— DATA SHOWN —

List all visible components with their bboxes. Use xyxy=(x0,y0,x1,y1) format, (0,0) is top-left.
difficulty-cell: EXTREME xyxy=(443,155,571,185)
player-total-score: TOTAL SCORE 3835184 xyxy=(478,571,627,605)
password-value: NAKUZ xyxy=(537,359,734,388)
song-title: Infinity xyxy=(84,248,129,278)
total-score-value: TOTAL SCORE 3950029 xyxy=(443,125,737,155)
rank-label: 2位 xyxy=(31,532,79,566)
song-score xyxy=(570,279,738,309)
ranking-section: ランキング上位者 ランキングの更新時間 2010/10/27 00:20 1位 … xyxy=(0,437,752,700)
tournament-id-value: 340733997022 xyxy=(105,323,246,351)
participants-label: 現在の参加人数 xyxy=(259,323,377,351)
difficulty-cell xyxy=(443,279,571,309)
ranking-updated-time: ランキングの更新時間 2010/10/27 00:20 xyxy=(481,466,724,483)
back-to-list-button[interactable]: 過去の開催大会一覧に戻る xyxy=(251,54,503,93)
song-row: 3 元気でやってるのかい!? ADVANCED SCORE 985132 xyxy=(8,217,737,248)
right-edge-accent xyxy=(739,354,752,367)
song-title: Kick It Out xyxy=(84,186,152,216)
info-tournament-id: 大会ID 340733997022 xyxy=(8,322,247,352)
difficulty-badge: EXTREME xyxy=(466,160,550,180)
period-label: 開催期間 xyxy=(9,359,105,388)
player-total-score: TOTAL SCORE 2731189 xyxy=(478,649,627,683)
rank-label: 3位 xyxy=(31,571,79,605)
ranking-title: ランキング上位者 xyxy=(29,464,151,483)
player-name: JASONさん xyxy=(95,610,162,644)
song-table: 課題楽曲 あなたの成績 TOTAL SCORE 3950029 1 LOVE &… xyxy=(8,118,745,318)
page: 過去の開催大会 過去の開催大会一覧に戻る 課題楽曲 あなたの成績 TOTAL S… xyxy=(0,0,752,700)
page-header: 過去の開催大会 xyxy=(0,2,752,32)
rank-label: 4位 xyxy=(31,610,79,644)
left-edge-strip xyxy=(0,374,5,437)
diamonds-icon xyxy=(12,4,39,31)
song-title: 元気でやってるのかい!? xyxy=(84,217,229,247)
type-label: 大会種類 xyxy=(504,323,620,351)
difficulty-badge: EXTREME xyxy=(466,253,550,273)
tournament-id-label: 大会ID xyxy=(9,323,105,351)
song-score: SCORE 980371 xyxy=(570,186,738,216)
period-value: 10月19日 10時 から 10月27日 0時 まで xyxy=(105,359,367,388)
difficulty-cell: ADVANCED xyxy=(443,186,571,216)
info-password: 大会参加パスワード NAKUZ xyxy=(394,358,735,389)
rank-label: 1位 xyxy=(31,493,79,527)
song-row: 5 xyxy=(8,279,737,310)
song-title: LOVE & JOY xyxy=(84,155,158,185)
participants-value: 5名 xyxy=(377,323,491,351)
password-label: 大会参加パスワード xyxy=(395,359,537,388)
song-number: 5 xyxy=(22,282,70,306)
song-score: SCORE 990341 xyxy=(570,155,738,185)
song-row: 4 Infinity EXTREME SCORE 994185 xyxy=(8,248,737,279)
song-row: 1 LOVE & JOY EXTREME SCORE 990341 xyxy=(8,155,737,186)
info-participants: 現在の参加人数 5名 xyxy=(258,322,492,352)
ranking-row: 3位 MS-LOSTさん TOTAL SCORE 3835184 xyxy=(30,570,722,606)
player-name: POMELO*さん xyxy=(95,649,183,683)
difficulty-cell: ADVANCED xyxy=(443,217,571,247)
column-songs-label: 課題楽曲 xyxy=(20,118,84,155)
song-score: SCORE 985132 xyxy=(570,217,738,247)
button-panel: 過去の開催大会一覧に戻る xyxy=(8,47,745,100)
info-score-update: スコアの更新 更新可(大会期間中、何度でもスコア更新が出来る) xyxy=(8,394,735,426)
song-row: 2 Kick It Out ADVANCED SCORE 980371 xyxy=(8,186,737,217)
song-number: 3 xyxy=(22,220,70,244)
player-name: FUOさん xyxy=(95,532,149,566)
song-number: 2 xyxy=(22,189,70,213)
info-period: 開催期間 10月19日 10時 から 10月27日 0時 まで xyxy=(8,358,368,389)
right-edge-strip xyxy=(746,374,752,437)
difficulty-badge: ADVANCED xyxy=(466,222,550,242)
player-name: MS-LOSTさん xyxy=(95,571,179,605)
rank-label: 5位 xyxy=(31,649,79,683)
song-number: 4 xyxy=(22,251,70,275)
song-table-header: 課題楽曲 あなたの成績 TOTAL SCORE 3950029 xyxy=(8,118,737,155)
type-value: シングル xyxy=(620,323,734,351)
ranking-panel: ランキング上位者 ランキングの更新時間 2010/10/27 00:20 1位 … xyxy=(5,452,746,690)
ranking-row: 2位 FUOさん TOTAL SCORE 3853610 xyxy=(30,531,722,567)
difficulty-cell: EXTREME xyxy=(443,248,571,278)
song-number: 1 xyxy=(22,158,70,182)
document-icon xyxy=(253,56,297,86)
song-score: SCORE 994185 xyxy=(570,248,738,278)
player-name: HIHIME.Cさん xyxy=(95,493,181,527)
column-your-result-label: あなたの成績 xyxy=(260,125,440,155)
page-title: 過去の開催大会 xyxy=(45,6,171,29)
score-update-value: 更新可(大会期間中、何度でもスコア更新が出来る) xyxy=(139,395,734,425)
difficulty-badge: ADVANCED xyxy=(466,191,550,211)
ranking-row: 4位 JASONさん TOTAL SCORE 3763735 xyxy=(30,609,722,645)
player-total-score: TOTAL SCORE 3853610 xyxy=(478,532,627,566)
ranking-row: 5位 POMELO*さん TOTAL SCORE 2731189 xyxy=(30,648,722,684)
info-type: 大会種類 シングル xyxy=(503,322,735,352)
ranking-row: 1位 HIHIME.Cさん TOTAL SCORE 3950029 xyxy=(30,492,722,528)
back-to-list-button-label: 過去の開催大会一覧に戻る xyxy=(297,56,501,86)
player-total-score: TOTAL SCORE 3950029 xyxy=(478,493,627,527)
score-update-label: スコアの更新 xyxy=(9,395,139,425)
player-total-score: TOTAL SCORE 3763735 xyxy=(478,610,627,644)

— HOW TO COMPLETE THIS TASK —
Set the entries above down once more, exactly as they stand.

— ANSWER FOR THIS EXERCISE —
List all visible components with their bboxes. Use xyxy=(x0,y0,x1,y1) format, (0,0) is top-left.
difficulty-cell: EXTREME xyxy=(443,155,571,185)
player-total-score: TOTAL SCORE 3835184 xyxy=(478,571,627,605)
password-value: NAKUZ xyxy=(537,359,734,388)
song-title: Infinity xyxy=(84,248,129,278)
total-score-value: TOTAL SCORE 3950029 xyxy=(443,125,737,155)
rank-label: 2位 xyxy=(31,532,79,566)
song-score xyxy=(570,279,738,309)
ranking-section: ランキング上位者 ランキングの更新時間 2010/10/27 00:20 1位 … xyxy=(0,437,752,700)
tournament-id-value: 340733997022 xyxy=(105,323,246,351)
participants-label: 現在の参加人数 xyxy=(259,323,377,351)
difficulty-cell xyxy=(443,279,571,309)
ranking-updated-time: ランキングの更新時間 2010/10/27 00:20 xyxy=(481,466,724,483)
back-to-list-button[interactable]: 過去の開催大会一覧に戻る xyxy=(251,54,503,93)
song-row: 3 元気でやってるのかい!? ADVANCED SCORE 985132 xyxy=(8,217,737,248)
right-edge-accent xyxy=(739,354,752,367)
song-title: Kick It Out xyxy=(84,186,152,216)
info-tournament-id: 大会ID 340733997022 xyxy=(8,322,247,352)
difficulty-badge: EXTREME xyxy=(466,160,550,180)
period-label: 開催期間 xyxy=(9,359,105,388)
player-total-score: TOTAL SCORE 2731189 xyxy=(478,649,627,683)
rank-label: 3位 xyxy=(31,571,79,605)
ranking-title: ランキング上位者 xyxy=(29,464,151,483)
player-name: JASONさん xyxy=(95,610,162,644)
song-table: 課題楽曲 あなたの成績 TOTAL SCORE 3950029 1 LOVE &… xyxy=(8,118,745,318)
page: 過去の開催大会 過去の開催大会一覧に戻る 課題楽曲 あなたの成績 TOTAL S… xyxy=(0,0,752,700)
page-header: 過去の開催大会 xyxy=(0,2,752,32)
rank-label: 4位 xyxy=(31,610,79,644)
left-edge-strip xyxy=(0,374,5,437)
diamonds-icon xyxy=(12,4,39,31)
song-title: 元気でやってるのかい!? xyxy=(84,217,229,247)
type-label: 大会種類 xyxy=(504,323,620,351)
difficulty-badge: EXTREME xyxy=(466,253,550,273)
tournament-id-label: 大会ID xyxy=(9,323,105,351)
song-score: SCORE 980371 xyxy=(570,186,738,216)
period-value: 10月19日 10時 から 10月27日 0時 まで xyxy=(105,359,367,388)
difficulty-cell: ADVANCED xyxy=(443,186,571,216)
info-password: 大会参加パスワード NAKUZ xyxy=(394,358,735,389)
rank-label: 1位 xyxy=(31,493,79,527)
song-row: 5 xyxy=(8,279,737,310)
song-title: LOVE & JOY xyxy=(84,155,158,185)
participants-value: 5名 xyxy=(377,323,491,351)
password-label: 大会参加パスワード xyxy=(395,359,537,388)
song-number: 5 xyxy=(22,282,70,306)
song-score: SCORE 990341 xyxy=(570,155,738,185)
song-row: 4 Infinity EXTREME SCORE 994185 xyxy=(8,248,737,279)
song-row: 1 LOVE & JOY EXTREME SCORE 990341 xyxy=(8,155,737,186)
info-participants: 現在の参加人数 5名 xyxy=(258,322,492,352)
ranking-row: 3位 MS-LOSTさん TOTAL SCORE 3835184 xyxy=(30,570,722,606)
player-name: POMELO*さん xyxy=(95,649,183,683)
difficulty-cell: ADVANCED xyxy=(443,217,571,247)
column-songs-label: 課題楽曲 xyxy=(20,118,84,155)
song-score: SCORE 985132 xyxy=(570,217,738,247)
button-panel: 過去の開催大会一覧に戻る xyxy=(8,47,745,100)
info-score-update: スコアの更新 更新可(大会期間中、何度でもスコア更新が出来る) xyxy=(8,394,735,426)
song-row: 2 Kick It Out ADVANCED SCORE 980371 xyxy=(8,186,737,217)
song-number: 3 xyxy=(22,220,70,244)
player-name: FUOさん xyxy=(95,532,149,566)
song-number: 2 xyxy=(22,189,70,213)
info-period: 開催期間 10月19日 10時 から 10月27日 0時 まで xyxy=(8,358,368,389)
right-edge-strip xyxy=(746,374,752,437)
difficulty-badge: ADVANCED xyxy=(466,222,550,242)
player-name: MS-LOSTさん xyxy=(95,571,179,605)
rank-label: 5位 xyxy=(31,649,79,683)
song-number: 4 xyxy=(22,251,70,275)
song-table-header: 課題楽曲 あなたの成績 TOTAL SCORE 3950029 xyxy=(8,118,737,155)
type-value: シングル xyxy=(620,323,734,351)
ranking-panel: ランキング上位者 ランキングの更新時間 2010/10/27 00:20 1位 … xyxy=(5,452,746,690)
ranking-row: 2位 FUOさん TOTAL SCORE 3853610 xyxy=(30,531,722,567)
difficulty-cell: EXTREME xyxy=(443,248,571,278)
song-number: 1 xyxy=(22,158,70,182)
document-icon xyxy=(253,56,297,86)
song-score: SCORE 994185 xyxy=(570,248,738,278)
player-name: HIHIME.Cさん xyxy=(95,493,181,527)
column-your-result-label: あなたの成績 xyxy=(260,125,440,155)
page-title: 過去の開催大会 xyxy=(45,6,171,29)
score-update-value: 更新可(大会期間中、何度でもスコア更新が出来る) xyxy=(139,395,734,425)
difficulty-badge: ADVANCED xyxy=(466,191,550,211)
ranking-row: 4位 JASONさん TOTAL SCORE 3763735 xyxy=(30,609,722,645)
player-total-score: TOTAL SCORE 3853610 xyxy=(478,532,627,566)
ranking-row: 5位 POMELO*さん TOTAL SCORE 2731189 xyxy=(30,648,722,684)
info-type: 大会種類 シングル xyxy=(503,322,735,352)
ranking-row: 1位 HIHIME.Cさん TOTAL SCORE 3950029 xyxy=(30,492,722,528)
back-to-list-button-label: 過去の開催大会一覧に戻る xyxy=(297,56,501,86)
player-total-score: TOTAL SCORE 3950029 xyxy=(478,493,627,527)
score-update-label: スコアの更新 xyxy=(9,395,139,425)
player-total-score: TOTAL SCORE 3763735 xyxy=(478,610,627,644)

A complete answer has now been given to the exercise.